_WHAT NEEDS TO BE DONE_
Print each line once more, unchanged, from the line holding "Y siguió: 'Que" to the end of the listing below.

_SUPPLIED DATA_
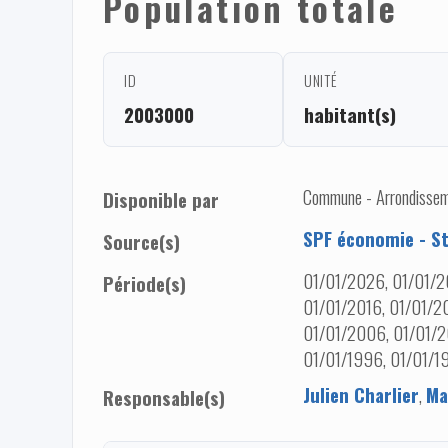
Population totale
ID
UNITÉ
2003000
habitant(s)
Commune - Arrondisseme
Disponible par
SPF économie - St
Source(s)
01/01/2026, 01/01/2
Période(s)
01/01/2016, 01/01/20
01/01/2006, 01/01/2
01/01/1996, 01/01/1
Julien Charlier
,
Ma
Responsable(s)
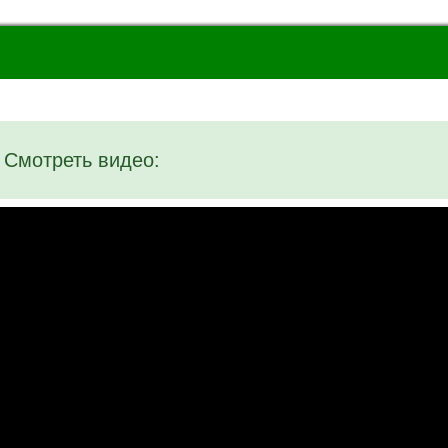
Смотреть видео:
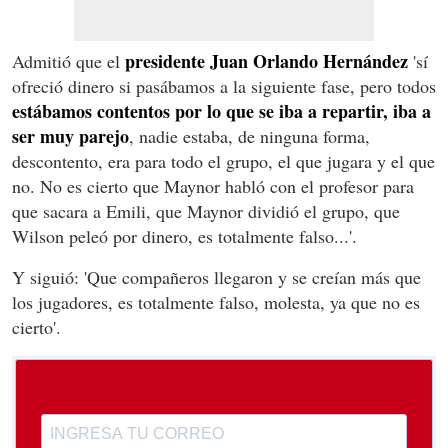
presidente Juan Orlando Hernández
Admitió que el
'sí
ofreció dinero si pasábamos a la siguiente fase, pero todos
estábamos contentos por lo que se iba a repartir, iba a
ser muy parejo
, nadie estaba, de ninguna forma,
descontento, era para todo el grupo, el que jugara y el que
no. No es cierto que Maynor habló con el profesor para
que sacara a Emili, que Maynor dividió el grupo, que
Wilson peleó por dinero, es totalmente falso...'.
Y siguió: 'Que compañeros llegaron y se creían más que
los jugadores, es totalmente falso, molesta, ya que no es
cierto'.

_ANSWER SECTION_
Y siguió: 'Que compañeros llegaron y se creían más que
los jugadores, es totalmente falso, molesta, ya que no es
cierto'.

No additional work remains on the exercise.